When asked about the kind of jurists likely to ascend to the Supreme Court, Specter said, "When you talk about judges who would change the right of a woman to choose, or overturn Roe v. Wade, I think that is unlikely." The media promptly reported Specter's comments as a warning to the president when considering nominations, and the right went nuts.
James Dobson, creator of the Focus on the Family empire, said on ABC's "This Week," that Specter "is a problem, and he must be derailed." According to the Washington Post's Susan Schmidt:
Senate offices were swamped with calls about Specter late last week, and the uproar is "not going to go away," Dobson said. "Republican senators know they've got a problem."

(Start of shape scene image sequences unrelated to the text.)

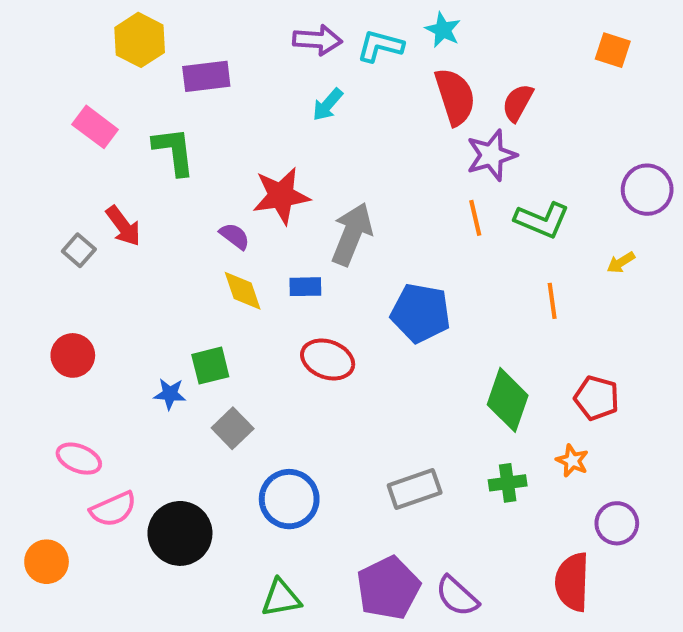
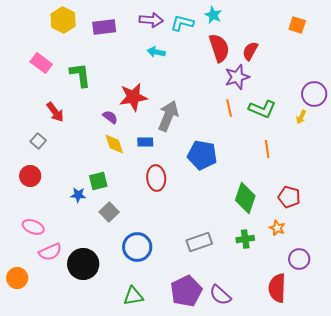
purple rectangle: (206, 76) -> (104, 27), moved
cyan arrow: (328, 105) -> (156, 52), turned 60
gray square: (79, 250) -> (38, 141), moved
yellow arrow: (621, 262) -> (301, 117), moved, turned -32
red ellipse: (328, 359) -> (156, 178), turned 65

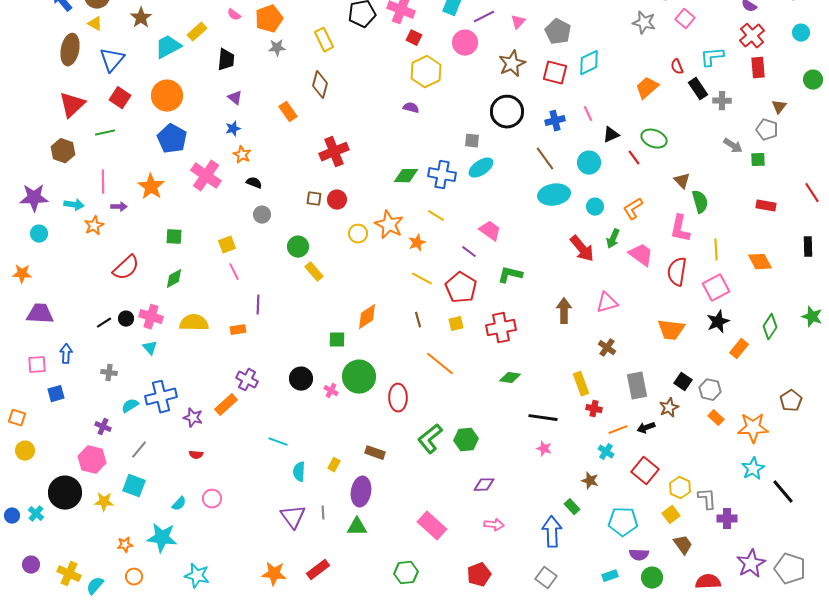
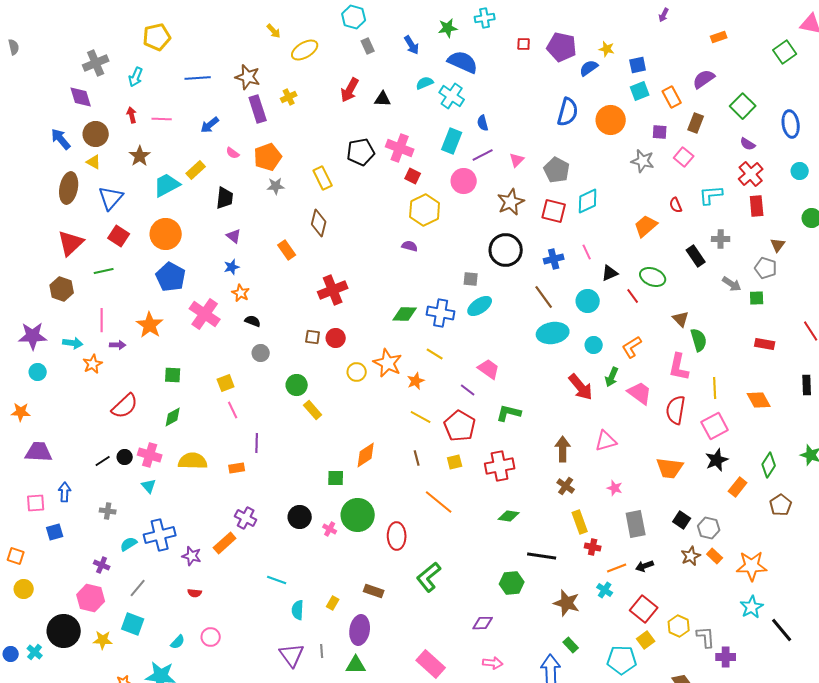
black rectangle: (698, 89) -> (696, 256), moved
brown cross: (607, 348) -> (566, 486), moved
brown pentagon: (791, 401) -> (781, 505), moved
brown star: (669, 408) -> (691, 556), moved
green hexagon: (466, 440) -> (512, 583), moved
pink star: (544, 449) -> (615, 488), moved
brown star: (590, 481) -> (567, 603), moved, size x1.5
yellow square: (671, 515) -> (646, 640), moved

The paper's Helen Dewar and Charles Lane reported Specter's "explanation," issued late last week:
"Contrary to press accounts, I did not warn the president about anything" and would "never apply any litmus test" on abortion, Specter said in a statement. "I expect to support his nominees," Specter said later in a telephone interview.Believing its own press releases, the ecclesiastical class of the religious right thinks it, not Diebold and Democratic miscalculation, delivered the president's electoral victory, and is using the Specter flap as an opportunity to strut about and flex its muscle. Dewar and Lane report:
Concerned Women for America, a conservative group, issued a statement saying Specter had disqualified himself from the chairmanship and stuck by that statement even after Specter issued his clarification.

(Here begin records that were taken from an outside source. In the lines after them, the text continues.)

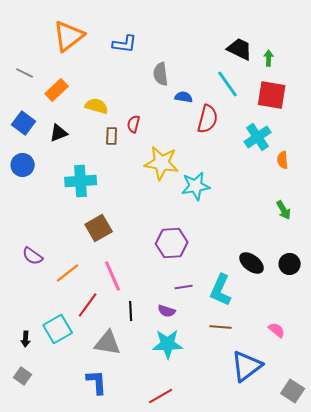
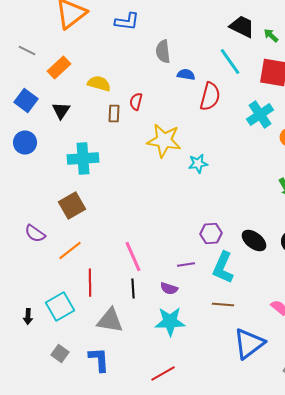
green arrow: (269, 58) -> (271, 36), turned -49
black triangle: (59, 133) -> (61, 110), turned -36
cyan star: (196, 186) -> (198, 164), size x0.7
brown square: (99, 228) -> (72, 206), moved
purple hexagon: (172, 243) -> (211, 234), moved, size x0.7
pink line: (113, 276) -> (133, 256), moved
red line: (88, 305) -> (90, 282), turned -36
gray square: (23, 376) -> (60, 354), moved

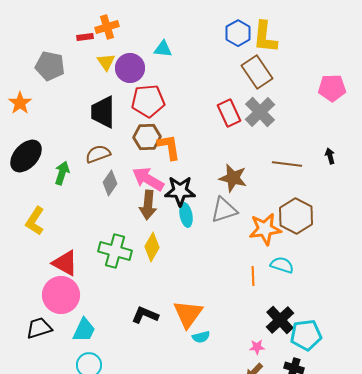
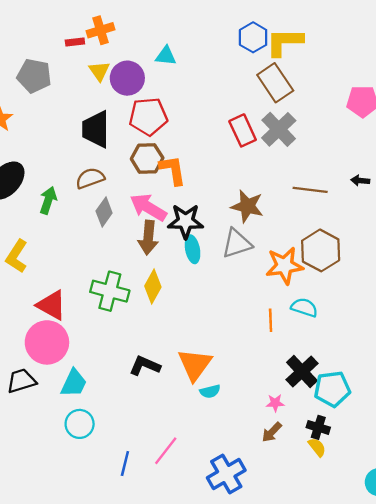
yellow L-shape: (265, 37) -> (285, 42), turned 84
black arrow: (330, 156) -> (360, 181), turned -70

It's still unclear whether Specter will hold onto his chairmanship of the prestigious committee. What befuddles your blogstress is that in 2000, when the stakes were much lower for Specter personally, he played nice with the Bush ticket on the issue of abortion. He did, however, wonder aloud whether pro-choice Republicans were being a bit too accommodating, and when asked for clarification by your Webwench, demurred:
On Sunday, Arlen Specter, the pro-choice Republican senator from Pennsylvania, surveyed the crowd composed largely of Republicans that filled the ballroom of Philadelphia's famed Bellevue Hotel for an event sponsored by Planned Parenthood, the Republican Pro-Choice Coalition, the National Women's Political Caucus and several other women's rights groups.
From the podium, he invoked the ghost of Barry Goldwater, quoting the late Arizona senator: "'We have to keep the government out of our pocketbooks, off our backs and out of our bedrooms.'" The line drew a round of enthusiastic applause. "We are all good Republicans," he told an audience in need of appreciation, "and maybe we are too good Republicans...We don't want to make trouble for the ticket."
After he left the stage, Specter explained to me that it had been his own inclination to simply raise the issue of removing the GOP's harsh anti-abortion plank form its platform but not to press it. When I asked if his remarks reflected a pang of conscience over having gone along with the wishes of the Bush campaign, the senator replied, "Well, you heard me. I can't say it any better than that."
The outcome of the Specter flap should give the politically attuned a better sense of who's using whom. Is it Bush using the evangelicals, or the evangelicals owning Bush? Your cybertrix is betting on the former.